Toledo taught me that those charming cobblestone streets are torture for feet if you’re walking on it all day.
I jumped out of bed at 9:50 AM and scrambled around like Speedy Gonzalez. With my eyes barely opened, I was out the door in 20 minutes to catch a train at Atocha Station.
Running around like a chicken without its head, I rushed passed a tropical garden in the center of Atocha Station and didn’t even get a chance to appreciate it. I boarded with five minutes to spare and ended up sitting next to three French ladies who could NOT stop yapping. When the train pulled into the station, I ran as fast as I could.
Toledo’s market place used to be an Arabic meat market. Now, it’s surrounded by cafes, bakeries, souvenir shops and a McDonald’s. I stopped at one of the cafes and ordered a tuna salad croissant, lemon juice and a shots of espresso coffee for breakfast. It was the cheapest and tastiest meal I had in Madrid.

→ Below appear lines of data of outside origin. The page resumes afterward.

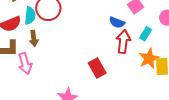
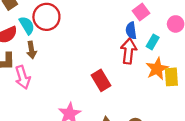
cyan semicircle: (30, 16) -> (27, 25), turned -36
blue semicircle: (117, 22) -> (131, 31), moved, turned 63

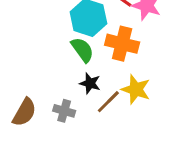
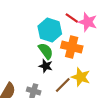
black star: (90, 83) -> (46, 66), moved

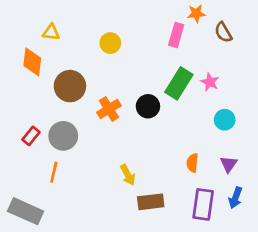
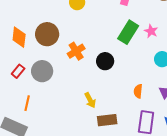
orange diamond: (32, 62) -> (19, 37), moved
black circle: (148, 106) -> (105, 61), moved
orange line: (54, 172) -> (27, 103), moved

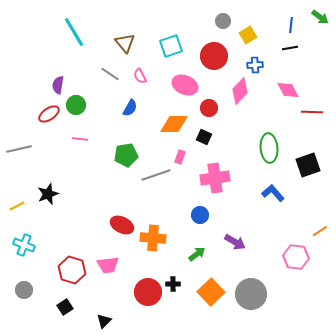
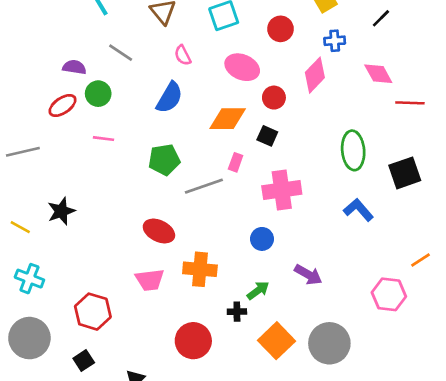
black line: (290, 48) -> (381, 18), turned -35
red circle: (214, 56) -> (280, 29), size x0.7
gray line: (110, 74) -> (121, 53), moved
purple semicircle: (58, 85) -> (74, 67), turned 90
blue semicircle: (130, 108) -> (170, 98), size x1.4
yellow line: (17, 206) -> (20, 227), turned 56
red ellipse: (122, 225) -> (159, 231), moved
pink trapezoid: (108, 265) -> (150, 280), moved
black cross: (173, 284) -> (237, 312), moved
gray circle: (24, 290) -> (29, 338), size x1.8

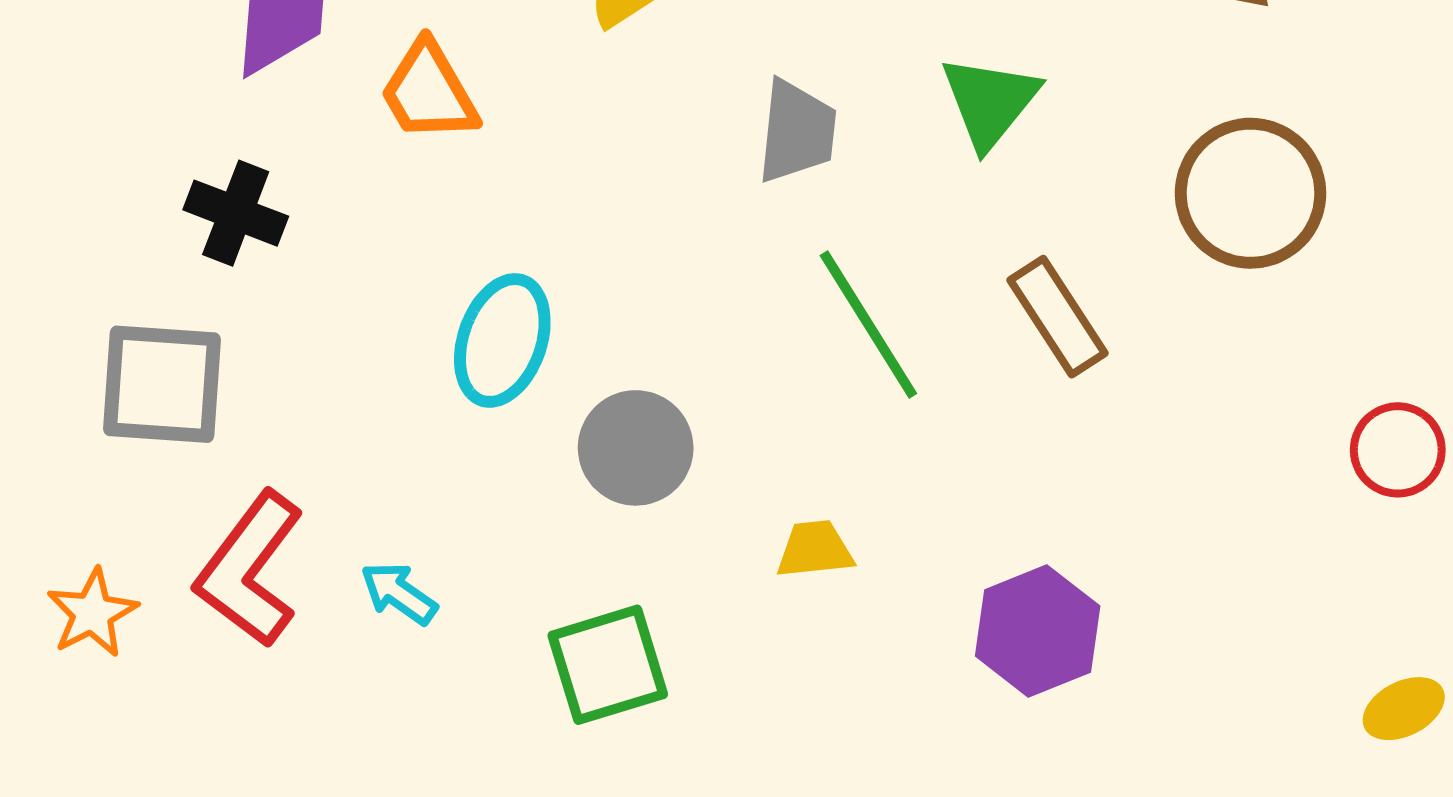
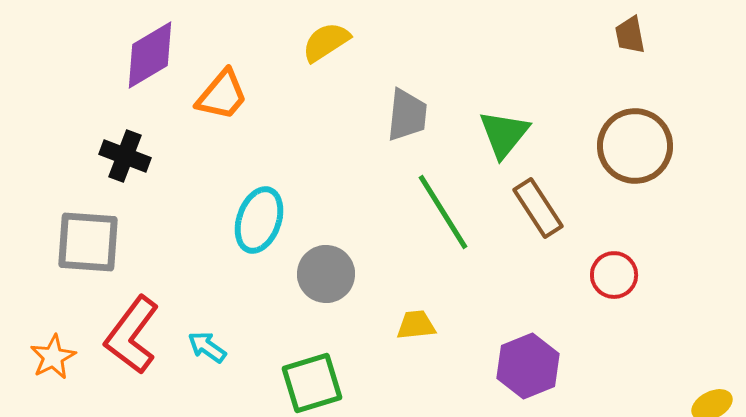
orange trapezoid: (429, 92) -> (222, 95), turned -110
green triangle: (990, 102) -> (504, 134), moved
red circle: (1398, 450) -> (614, 275), moved

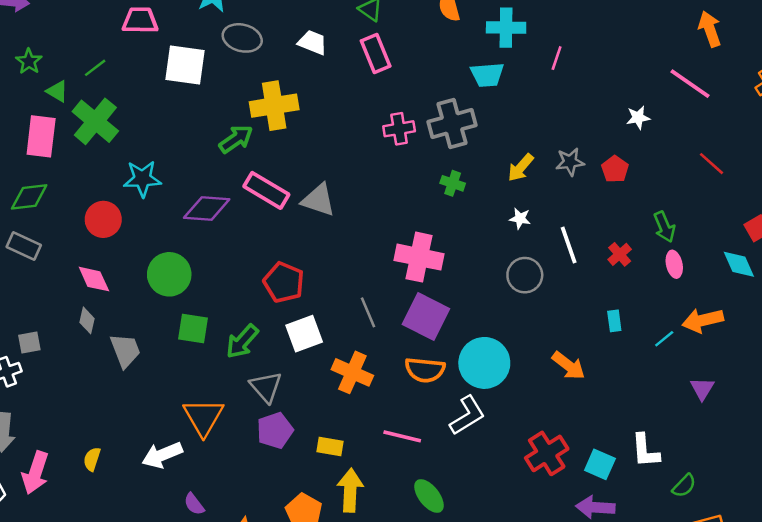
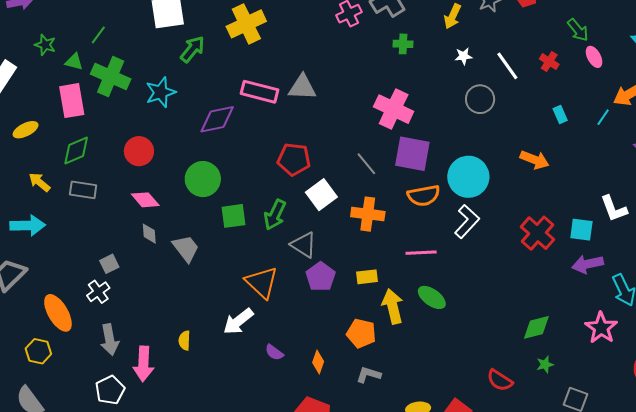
green arrow: (236, 139) -> (192, 49), moved
cyan star: (142, 179) -> (161, 92), moved
pink cross: (419, 257) -> (394, 109), turned 30
green ellipse: (429, 496) -> (432, 297), moved

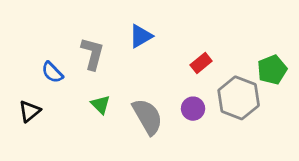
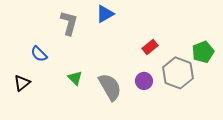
blue triangle: (141, 36) -> (105, 14), moved
gray L-shape: (92, 54) -> (69, 23), moved

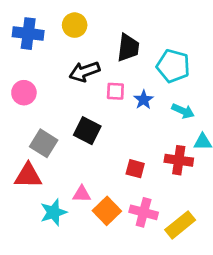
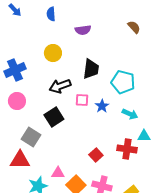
blue cross: (28, 34) -> (15, 70), moved, turned -30
black square: (87, 131) -> (54, 117), moved, turned 30
red square: (135, 169) -> (96, 155), turned 32

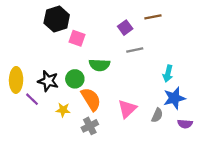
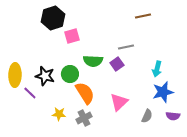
purple square: (125, 28) -> (117, 64), moved
pink square: (77, 38) -> (72, 36), turned -35
yellow star: (63, 110) -> (59, 114), moved
gray semicircle: (157, 115) -> (147, 116), moved

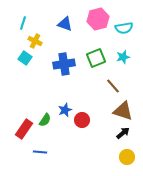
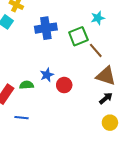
cyan star: (123, 57) -> (98, 18), moved
green square: (96, 58) -> (78, 36), moved
green semicircle: (45, 120) -> (27, 85), turned -128

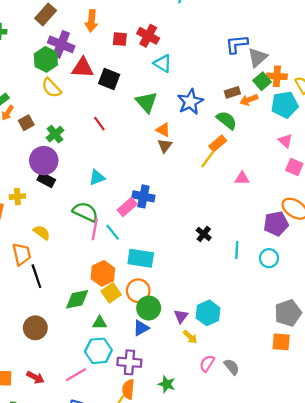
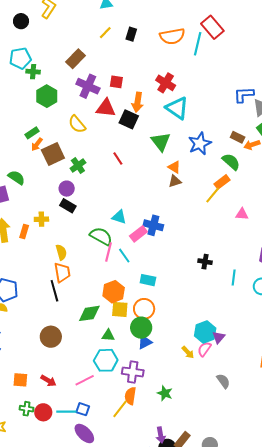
orange arrow: (91, 21) -> (138, 102), moved
red square: (120, 39) -> (116, 82), moved
green hexagon: (46, 59) -> (47, 96), moved
cyan triangle: (163, 63) -> (177, 108), size x1.4
brown rectangle: (232, 92) -> (238, 137), turned 40
brown square: (26, 123) -> (53, 154), size x1.6
brown triangle: (165, 146) -> (175, 181), turned 32
purple circle: (44, 161) -> (67, 189), size x0.6
cyan triangle: (97, 178) -> (119, 217), moved, turned 35
yellow semicircle: (42, 232) -> (61, 252), turned 35
black cross: (204, 234) -> (205, 262), turned -32
orange trapezoid: (22, 254) -> (62, 273), moved
cyan rectangle: (141, 258) -> (148, 280), size x0.7
yellow square: (111, 293) -> (120, 309), turned 36
green circle: (149, 308) -> (141, 328), moved
purple triangle: (181, 316) -> (219, 337), moved
pink semicircle: (207, 363) -> (204, 349), moved

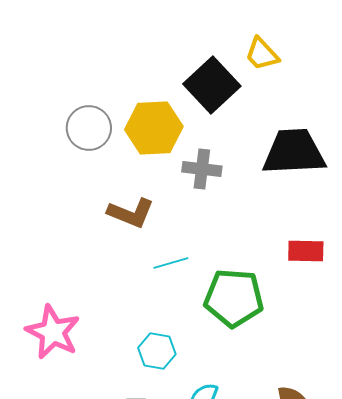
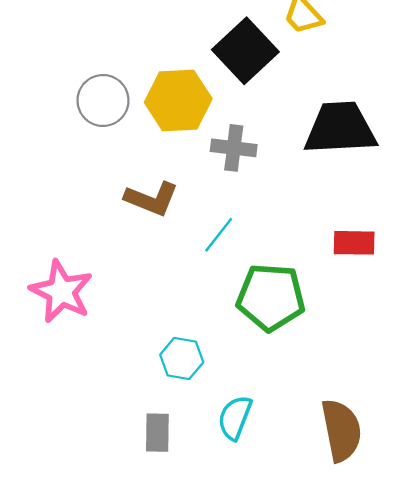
cyan line: (171, 263) -> (219, 235), moved, turned -36
pink star: (53, 332) -> (61, 291), moved

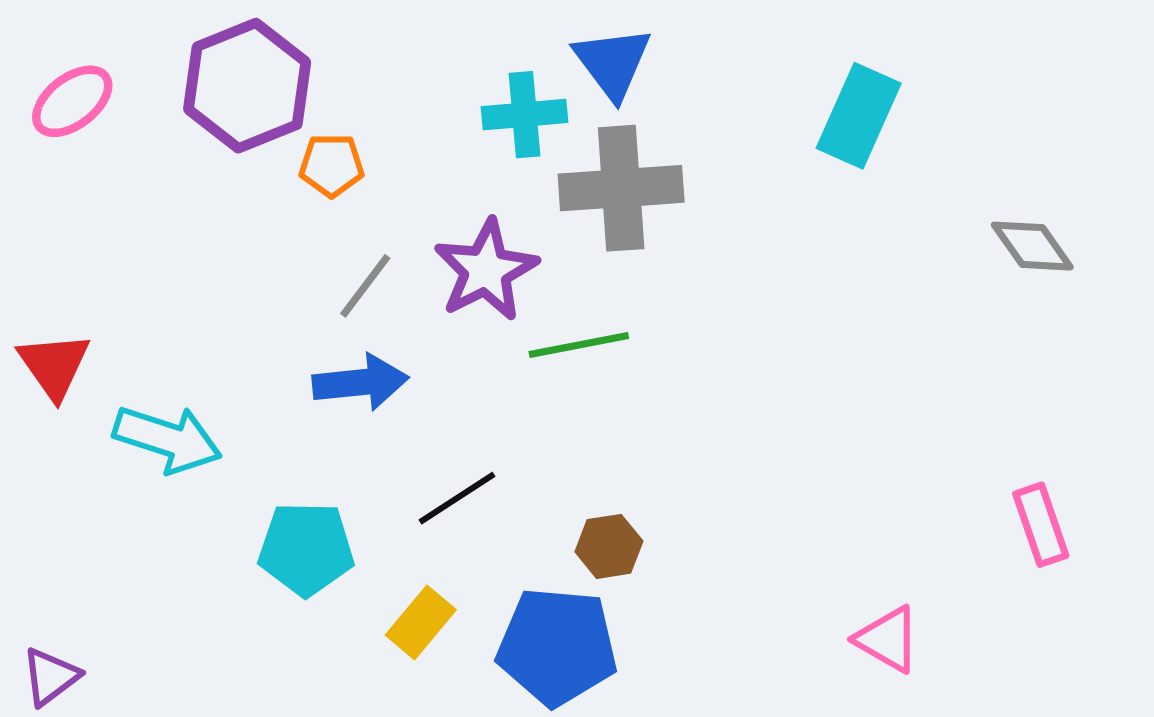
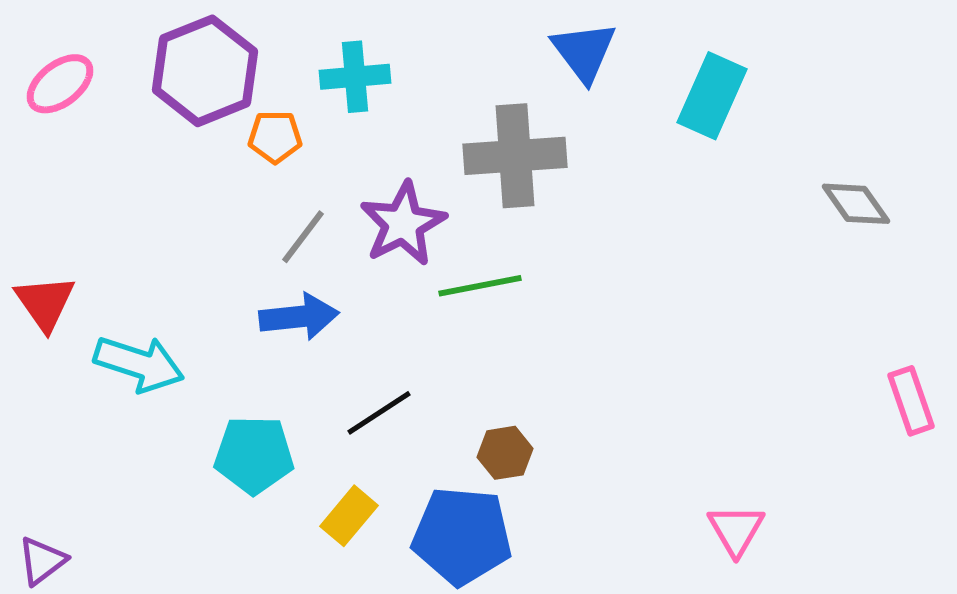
blue triangle: (613, 63) -> (584, 52), moved
cyan cross: (525, 115) -> (355, 77), moved
pink rectangle: (1041, 525) -> (911, 401), moved
pink triangle: (888, 639) -> (736, 530), turned 30

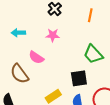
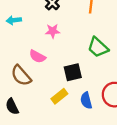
cyan arrow: (18, 33) -> (14, 20), moved
black square: (79, 78) -> (73, 72), moved

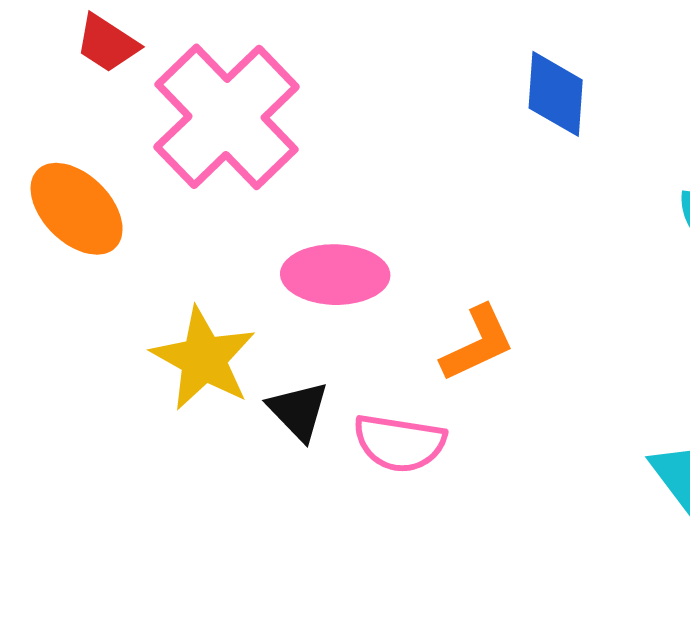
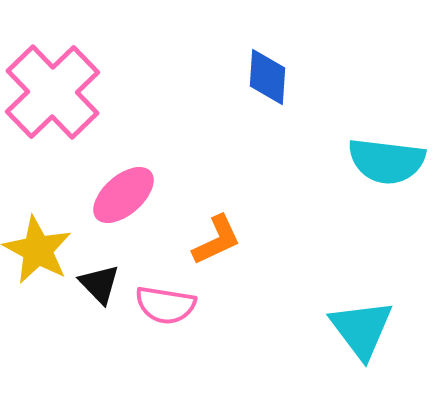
pink ellipse: (335, 275) -> (123, 195), turned -42

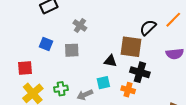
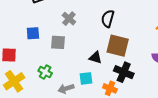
black semicircle: (148, 28) -> (108, 19), moved, turned -36
blue square: (46, 44) -> (33, 33), turned -32
green cross: (61, 89) -> (45, 72), moved, turned 32

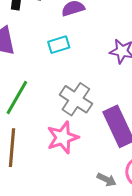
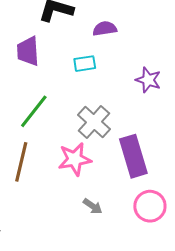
gray arrow: (107, 180) -> (93, 206), moved

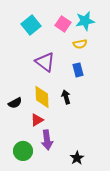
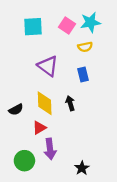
cyan square: (31, 25) -> (33, 27), turned 36

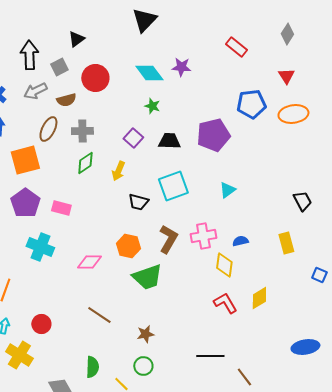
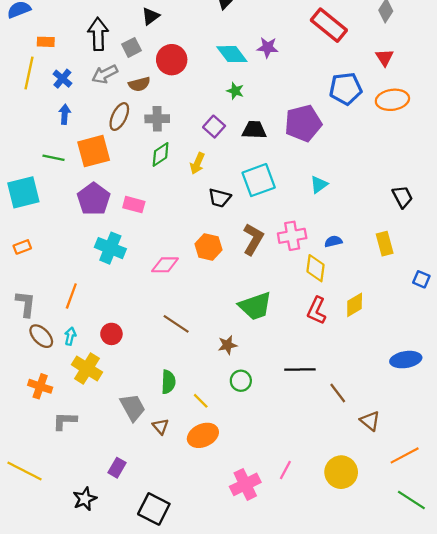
red rectangle: (236, 47) -> (329, 25), size x1.5
green trapezoid: (147, 277) -> (255, 306), moved
red L-shape: (225, 303) -> (317, 310), turned -125
green circle: (143, 366) -> (241, 381), moved

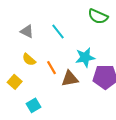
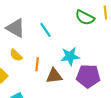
gray triangle: (27, 31) -> (16, 28), size x1.5
orange line: (51, 68) -> (37, 64), turned 32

The Iglesia De Los Jesuitas has a great panoramic view of Toledo. From the top of the chuck, you’ll see a maze of cobblestone streets and narrow alleyways. The Cathedral of Toledo, also known as the Santa Iglesia Catedral Primada, is the most popular attraction and one of the most intricately detailed cathedrals I have ever seen.
There was a lot of walking in Toledo, which allowed me to gain a new found appreciation for pavement. Sure, cobblestone streets might be charming but they are not pretty on the feet. Towards the end of the day, every step was a shot of pain.